Researchers built a smart dress to show how often women are groped at clubs

Authored by qz.com and submitted by drewiepoodle
image for Researchers built a smart dress to show how often women are groped at clubs

For a campaign on behalf of beverage company Schweppes, advertising agency Ogilvy created a touch-sensitive dress that tracked how often—and with what degree of intensity—women in Brazil were groped on an average night out. The goal was to elevate the issue to men, who expressed in preliminary interviews that harassment was not a major issue for club-going women.

For the project, titled “The Dress for Respect,” researchers built a dress embedded with sensor technology that tracked touch and pressure. The information was then relayed to a visual system so that researchers could essentially track harassment in real time.
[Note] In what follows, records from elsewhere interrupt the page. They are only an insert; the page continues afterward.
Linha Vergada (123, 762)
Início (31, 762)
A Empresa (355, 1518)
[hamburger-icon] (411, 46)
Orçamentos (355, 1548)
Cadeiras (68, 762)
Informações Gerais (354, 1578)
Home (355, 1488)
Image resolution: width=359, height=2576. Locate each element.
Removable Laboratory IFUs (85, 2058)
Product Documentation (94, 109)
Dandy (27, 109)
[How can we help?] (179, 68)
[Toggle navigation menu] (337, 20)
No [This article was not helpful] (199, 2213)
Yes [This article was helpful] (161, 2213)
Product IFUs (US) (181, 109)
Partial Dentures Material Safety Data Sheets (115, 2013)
To test the dress, researchers sent three women to a party wearing it. Throughout the night, we see a heat-map version of it steadily light up in the areas where the women are being grabbed: mostly the lower back, backside, and arms. The visual is imposed over footage of the women brushing off the men and asking not to be touched.

In just under four hours, the women are touched a combined 157 times.
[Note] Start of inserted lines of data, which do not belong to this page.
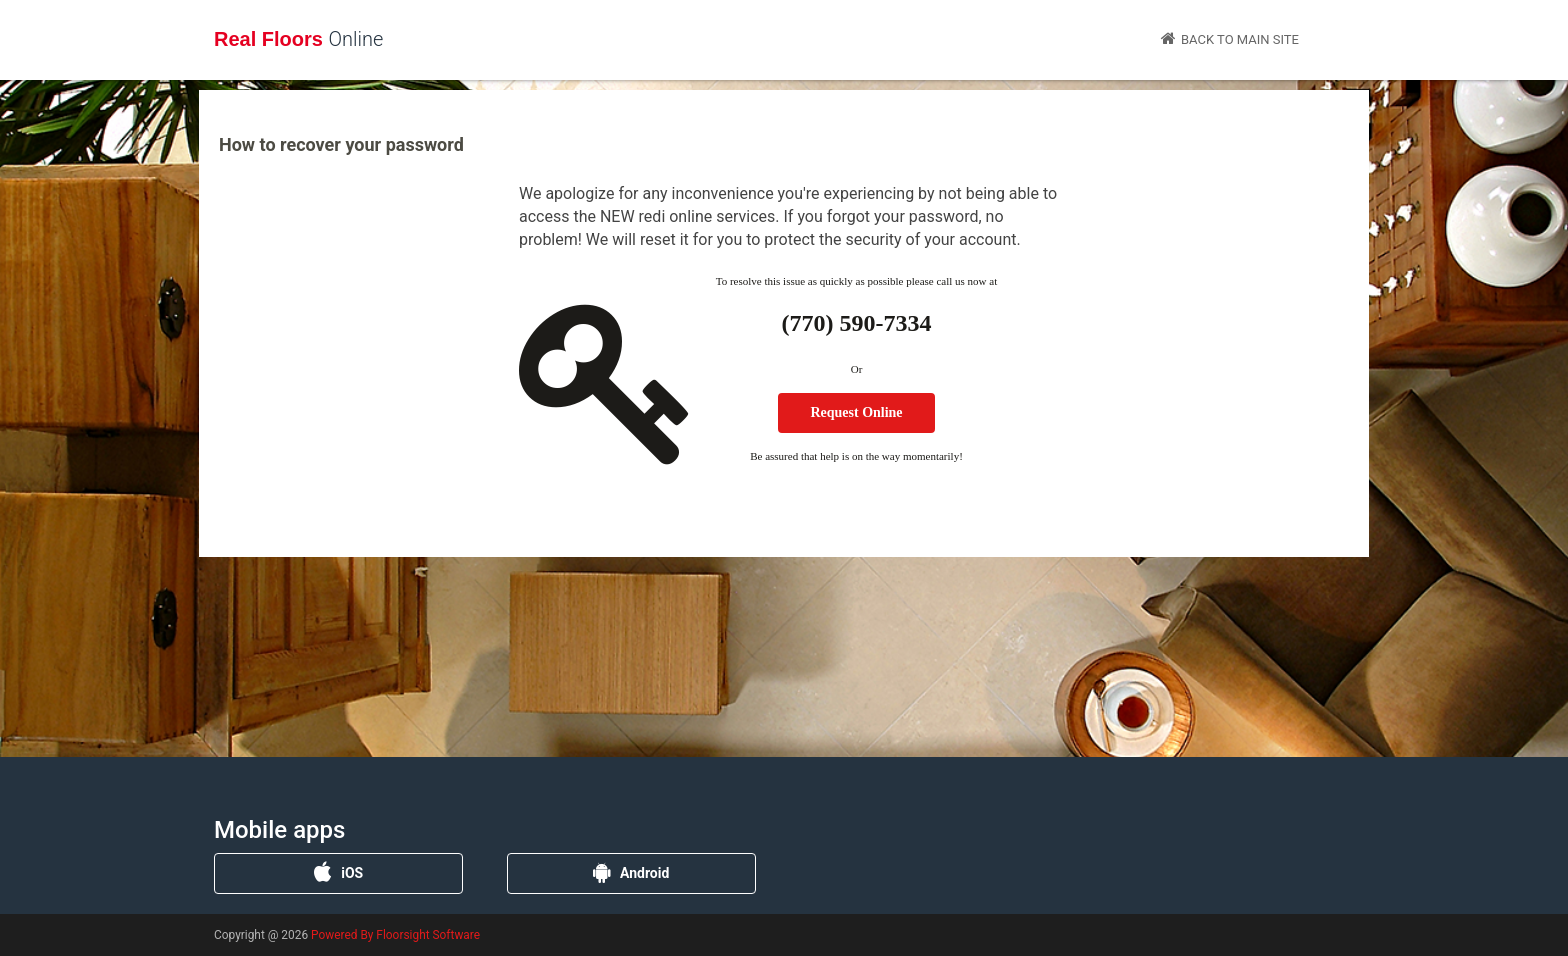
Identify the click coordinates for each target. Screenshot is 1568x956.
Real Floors (298, 39)
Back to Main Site (1230, 39)
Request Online (856, 412)
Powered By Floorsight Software (395, 935)
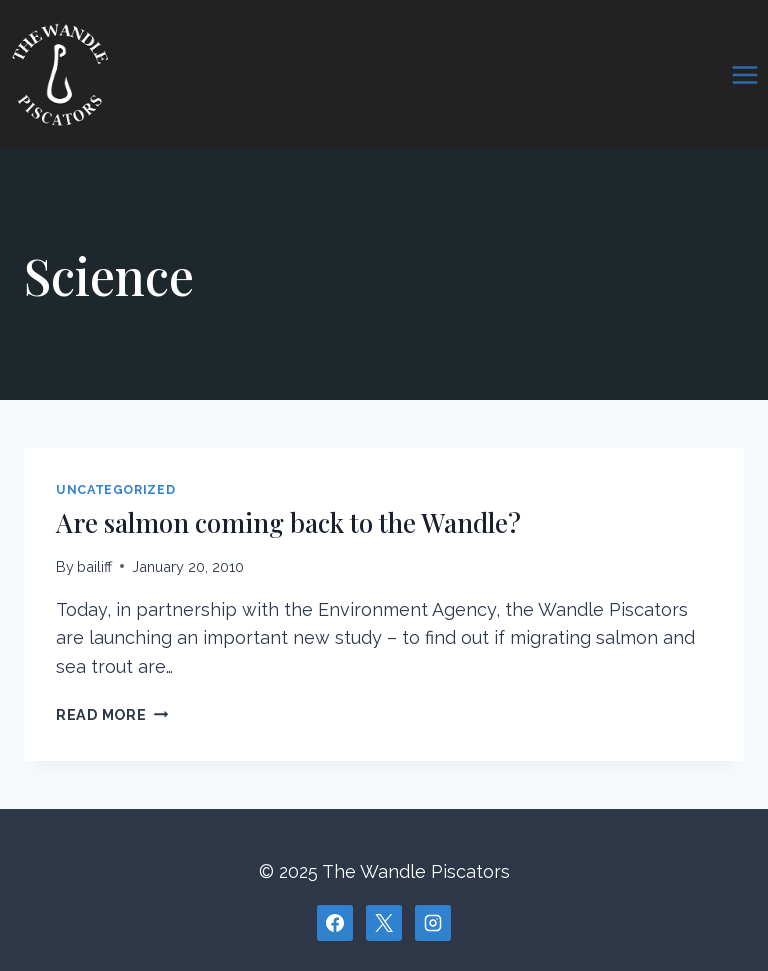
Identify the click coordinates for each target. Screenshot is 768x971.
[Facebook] (335, 923)
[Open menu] (744, 74)
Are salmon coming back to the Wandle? (288, 522)
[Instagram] (433, 923)
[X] (384, 923)
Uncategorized (115, 489)
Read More (112, 714)
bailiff (94, 566)
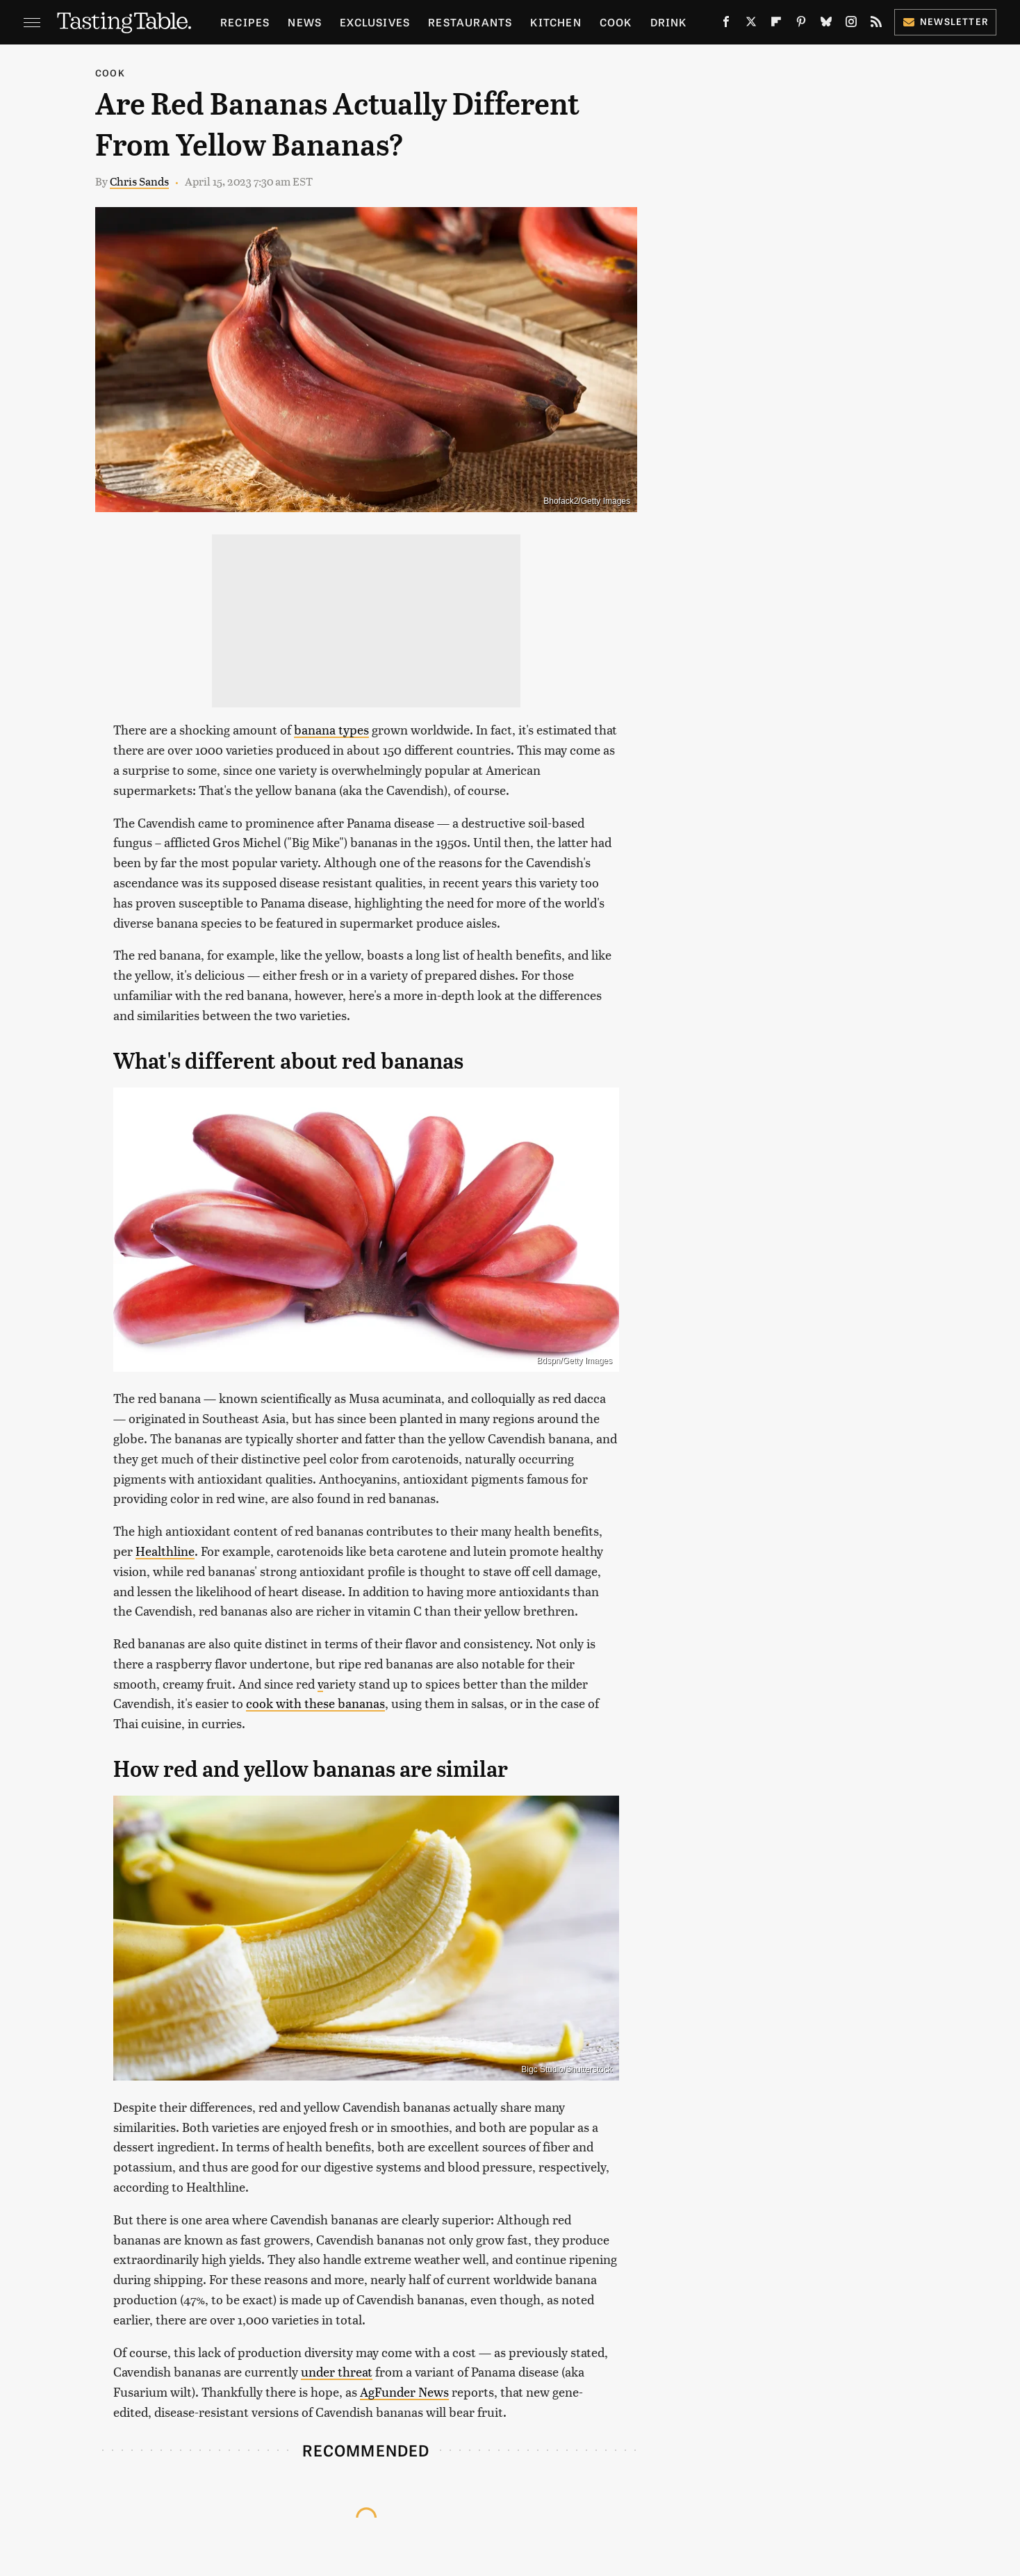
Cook (616, 22)
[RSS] (876, 24)
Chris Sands (139, 181)
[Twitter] (751, 24)
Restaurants (470, 22)
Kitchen (555, 22)
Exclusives (375, 22)
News (305, 22)
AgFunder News (404, 2391)
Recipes (245, 22)
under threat (336, 2371)
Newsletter (945, 21)
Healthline (165, 1550)
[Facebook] (726, 24)
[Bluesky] (826, 24)
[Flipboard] (776, 24)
Later, men from the party are brought in to review the experiment. For the most part, they express shock and surprise at the now-bruised image of the dress.

GuiSiliano on November 29th, 2018 at 08:58 UTC »

I’m a Brazilian guy and can assure you guys that this happens A LOT. Man treat woman like prey around here and this kind of behavior is deeply rooted on the Brazilian culture.

I remember one case where a guy BROKE a girl’s arm in the middle of the club because she rejected him.

I used to go to clubs a lot here in São Paulo and that behavior is very common. I remember to be very upset with this, but it was very difficult to take a stand.

These guys usually go to clubs in groups, it’s pretty common that some of them are very bulked up and martial arts students, normally Brazilian jiu-jitsu. Most of the times security don’t care about this, and you can’t trust police to handle this properly.

And with the president we elected, things will definitely get worse... he is the embodiment of this kind of behavior and have a very bad history of “machismo”.

Simonecv on November 29th, 2018 at 05:22 UTC »

Relevant information from other Brazilian media sources from back when the campaign was launched:

Every time one of the dresses was touched the people monitoring the signals checked to see if it was accidental or harassment. The 157 touches mentioned were UNWANTED AND UNAUTHORIZED.

This is fucking harassment.

The links are in Portuguese. Just use google translator.

https://exame.abril.com.br/marketing/schweppes-cria-vestido-que-grava-assedio-contra-mulheres-em-festas/amp/

https://www.updateordie.com/2018/05/10/ogilvy-e-schweppes-criam-campanha-anti-assedio-com-vestido-inteligente/

snowglobecrusade on November 28th, 2018 at 23:05 UTC »

The amount of times they were shown to be grabbed and dragged by the men in this video is insane.